I try to do the same kind of thing in this story. Here's the situation, in "Pit Stop": a young lady and her date are headed out on a two-hour drive to a college football game, after which they plan to stop and hike awhile in the autumn countryside. They already know that the section of highway they'll be traveling is the site of several recent killings, and that whoever committed the murders is still at large--but they're young and they're invincible, right? Well, as you might imagine, they meet some unexpected folks along the way, and things quickly grow complicated.

The book's first review on Amazon, received a week ago, says "Pit Stop" is a fun and satisfying read, and "is a story that likely would have warmed the heart of Alfred Hitchcock." That extremely kind statement warms my heart as well.

Neither south noir north

I recently spoke with a fellow writer who said one of the items on her Bucket List was to someday appear in Akashic's noir series. I had hoped that one day I would also, and I'm truly grateful for this opportunity.
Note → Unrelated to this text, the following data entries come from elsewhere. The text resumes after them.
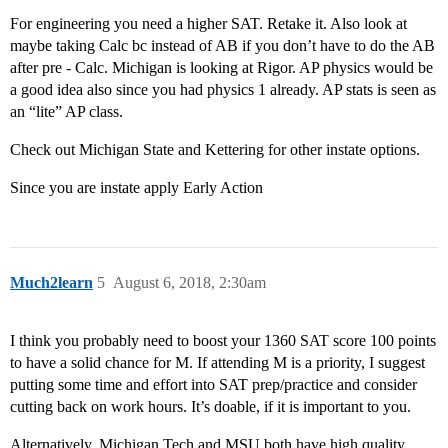
For engineering you need a higher SAT. Retake it. Also look at
maybe taking Calc bc instead of AB if you don’t have to do the AB
after pre - Calc. Michigan is looking at Rigor. AP physics would be
a good idea also since you had physics 1 already. AP stats is seen as
an “lite” AP class.
Check out Michigan State and Kettering for other instate options.
Since you are instate apply Early Action
Much2learn
5
August 6, 2018, 2:30am
I think you probably need to boost your 1360 SAT score 100 points
to have a solid chance for M. If attending M is a priority, I suggest
putting some time and effort into SAT prep/practice and consider
cutting back on work hours. It’s doable, if it is important to you.
Alternatively, Michigan Tech and MSU both have high quality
Strangely enough, I had already sampled a few of the books in the series, including New Jersey Noir and Los Angeles Noir, and I enjoyed them. (Have any of you read some of these?) This one, like the others, seems to have a little something for every taste. Greg Iles, author of The Bone Tree and a native of Natchez, says, in a cover blurb, "So kick back, pour yourself a drink, and find out whether Mississippi Noir may be the darkest of them all."

I hope it's also the most fun to read.




BY THE WAY . . . two weeks from today, on Saturday, August 20, my old friend and former SleuthSayer Elizabeth Zelvin will post a guest column in this time slot. I assure you that her post will be both shorter and better than this one, and I hope you'll join me in welcoming Liz that day. Meanwhile, best to all of you, in your writing AND your reading.